### WHAT IS EXPECTED
Reproduce from the records below, with no pictures, exactly the lines between the one containing "emleri en güçlü biçimde kınıyoruz." and the one containing "أزرار التنقل الثلاثة", inclusive.

Page images and extracted text
* * * *

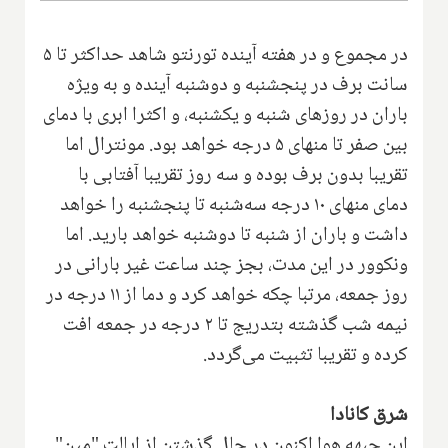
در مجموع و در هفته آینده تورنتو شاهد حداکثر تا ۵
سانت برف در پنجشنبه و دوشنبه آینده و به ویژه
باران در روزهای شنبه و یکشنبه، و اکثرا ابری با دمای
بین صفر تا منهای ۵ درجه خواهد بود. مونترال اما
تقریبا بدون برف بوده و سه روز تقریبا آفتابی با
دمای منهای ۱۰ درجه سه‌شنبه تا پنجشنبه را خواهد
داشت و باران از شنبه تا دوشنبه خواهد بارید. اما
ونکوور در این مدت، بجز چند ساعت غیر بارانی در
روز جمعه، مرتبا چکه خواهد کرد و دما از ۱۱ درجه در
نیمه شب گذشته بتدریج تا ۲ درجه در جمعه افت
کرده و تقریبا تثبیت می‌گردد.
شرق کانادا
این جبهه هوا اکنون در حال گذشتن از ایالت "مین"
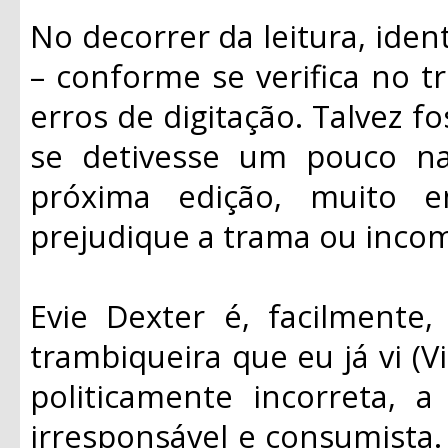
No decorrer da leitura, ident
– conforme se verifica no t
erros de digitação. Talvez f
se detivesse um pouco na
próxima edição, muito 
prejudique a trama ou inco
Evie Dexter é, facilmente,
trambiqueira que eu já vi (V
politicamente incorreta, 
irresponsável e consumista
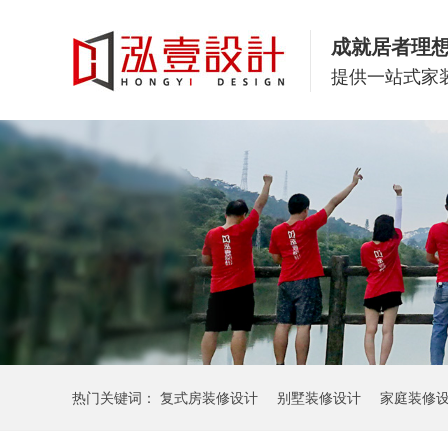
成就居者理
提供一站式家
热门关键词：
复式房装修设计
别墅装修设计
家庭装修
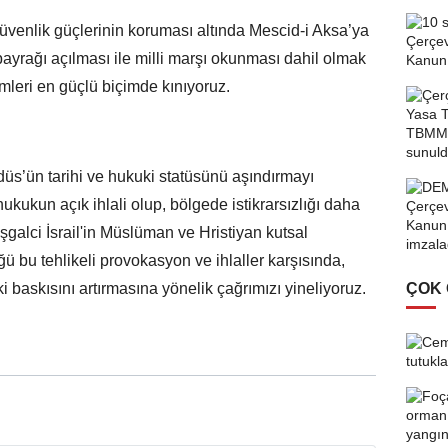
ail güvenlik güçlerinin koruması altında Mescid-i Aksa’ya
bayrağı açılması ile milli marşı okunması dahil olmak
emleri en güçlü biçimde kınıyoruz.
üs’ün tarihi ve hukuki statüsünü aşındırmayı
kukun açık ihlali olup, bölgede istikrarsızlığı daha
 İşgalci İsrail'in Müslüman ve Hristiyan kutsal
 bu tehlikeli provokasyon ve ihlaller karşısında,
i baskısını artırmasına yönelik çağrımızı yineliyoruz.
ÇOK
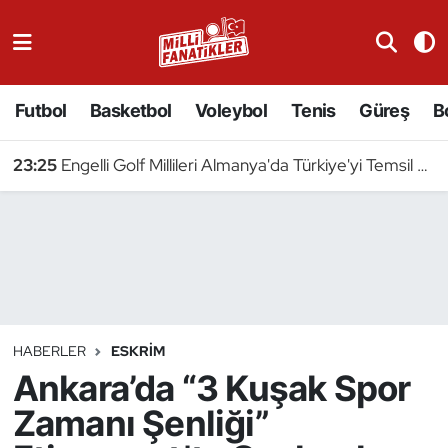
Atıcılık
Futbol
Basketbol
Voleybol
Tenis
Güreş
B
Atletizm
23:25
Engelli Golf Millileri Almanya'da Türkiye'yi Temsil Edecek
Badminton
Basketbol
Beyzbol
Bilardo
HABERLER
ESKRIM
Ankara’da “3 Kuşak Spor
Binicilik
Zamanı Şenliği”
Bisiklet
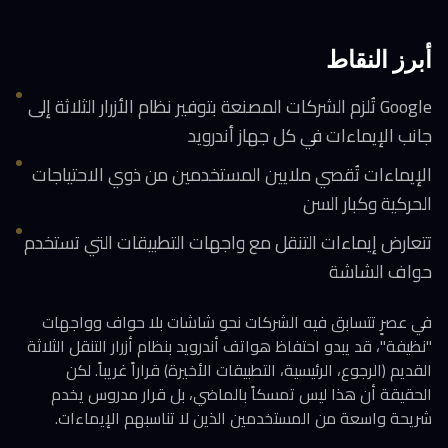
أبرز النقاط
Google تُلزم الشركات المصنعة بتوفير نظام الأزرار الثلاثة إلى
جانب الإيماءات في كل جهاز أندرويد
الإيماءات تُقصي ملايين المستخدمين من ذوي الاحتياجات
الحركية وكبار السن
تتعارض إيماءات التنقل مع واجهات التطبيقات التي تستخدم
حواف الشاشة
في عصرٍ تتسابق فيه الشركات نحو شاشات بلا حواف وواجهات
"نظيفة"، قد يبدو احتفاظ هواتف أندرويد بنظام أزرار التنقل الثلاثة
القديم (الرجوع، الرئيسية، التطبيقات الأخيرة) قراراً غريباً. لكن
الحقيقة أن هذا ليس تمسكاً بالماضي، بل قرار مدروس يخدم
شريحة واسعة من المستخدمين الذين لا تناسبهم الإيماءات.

* * * *

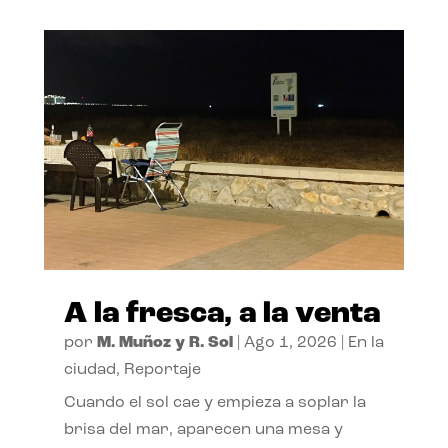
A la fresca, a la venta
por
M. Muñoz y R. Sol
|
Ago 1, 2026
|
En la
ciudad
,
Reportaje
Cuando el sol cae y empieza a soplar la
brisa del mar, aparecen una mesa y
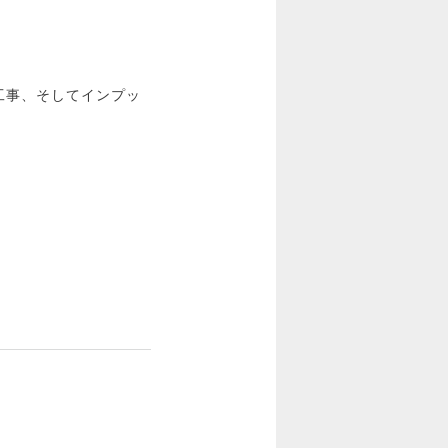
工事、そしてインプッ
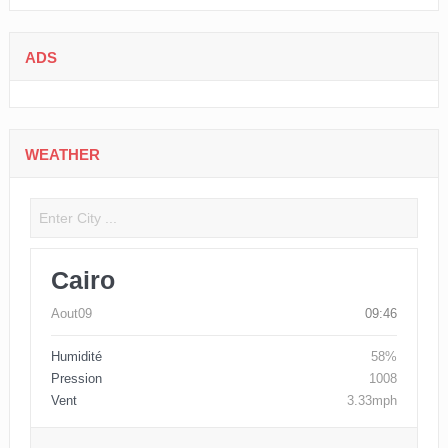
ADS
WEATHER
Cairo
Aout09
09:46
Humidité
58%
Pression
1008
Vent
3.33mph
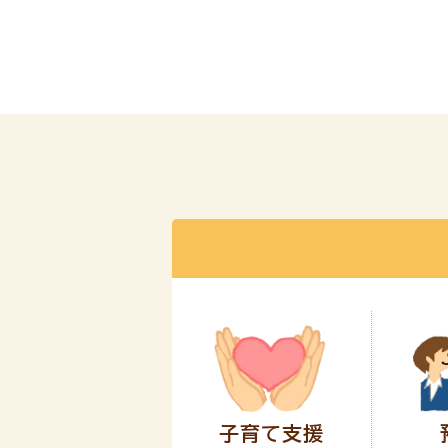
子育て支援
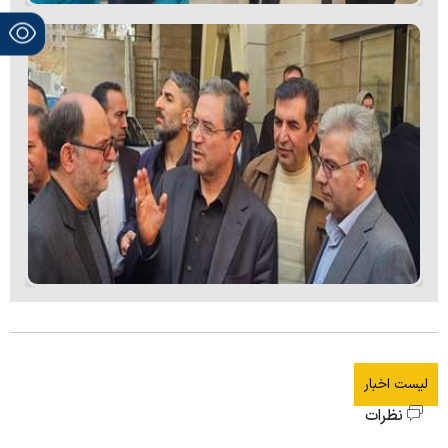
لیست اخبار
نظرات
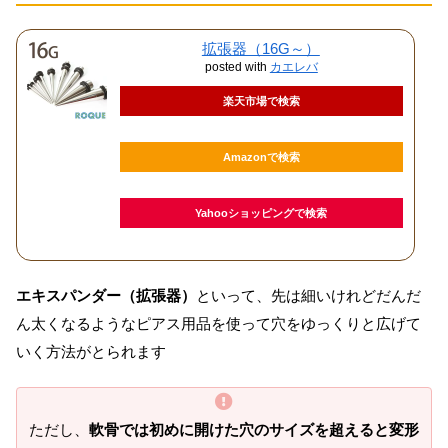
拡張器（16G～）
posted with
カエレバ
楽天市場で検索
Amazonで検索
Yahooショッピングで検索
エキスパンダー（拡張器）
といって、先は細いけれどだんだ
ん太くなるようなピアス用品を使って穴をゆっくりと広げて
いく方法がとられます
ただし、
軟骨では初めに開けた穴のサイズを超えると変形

* * * *

### ANSWER BOX
emleri en güçlü biçimde kınıyoruz.
üs’ün tarihi ve hukuki statüsünü aşındırmayı
kukun açık ihlali olup, bölgede istikrarsızlığı daha
 İşgalci İsrail'in Müslüman ve Hristiyan kutsal
 bu tehlikeli provokasyon ve ihlaller karşısında,
i baskısını artırmasına yönelik çağrımızı yineliyoruz.
ÇOK
Atıcılık
Futbol
Basketbol
Voleybol
Tenis
Güreş
B
Atletizm
23:25
Engelli Golf Millileri Almanya'da Türkiye'yi Temsil Edecek
Badminton
Basketbol
Beyzbol
Bilardo
HABERLER
ESKRIM
Ankara’da “3 Kuşak Spor
Binicilik
Zamanı Şenliği”
Bisiklet
أبرز النقاط
Google تُلزم الشركات المصنعة بتوفير نظام الأزرار الثلاثة إلى
جانب الإيماءات في كل جهاز أندرويد
الإيماءات تُقصي ملايين المستخدمين من ذوي الاحتياجات
الحركية وكبار السن
تتعارض إيماءات التنقل مع واجهات التطبيقات التي تستخدم
حواف الشاشة
في عصرٍ تتسابق فيه الشركات نحو شاشات بلا حواف وواجهات
"نظيفة"، قد يبدو احتفاظ هواتف أندرويد بنظام أزرار التنقل الثلاثة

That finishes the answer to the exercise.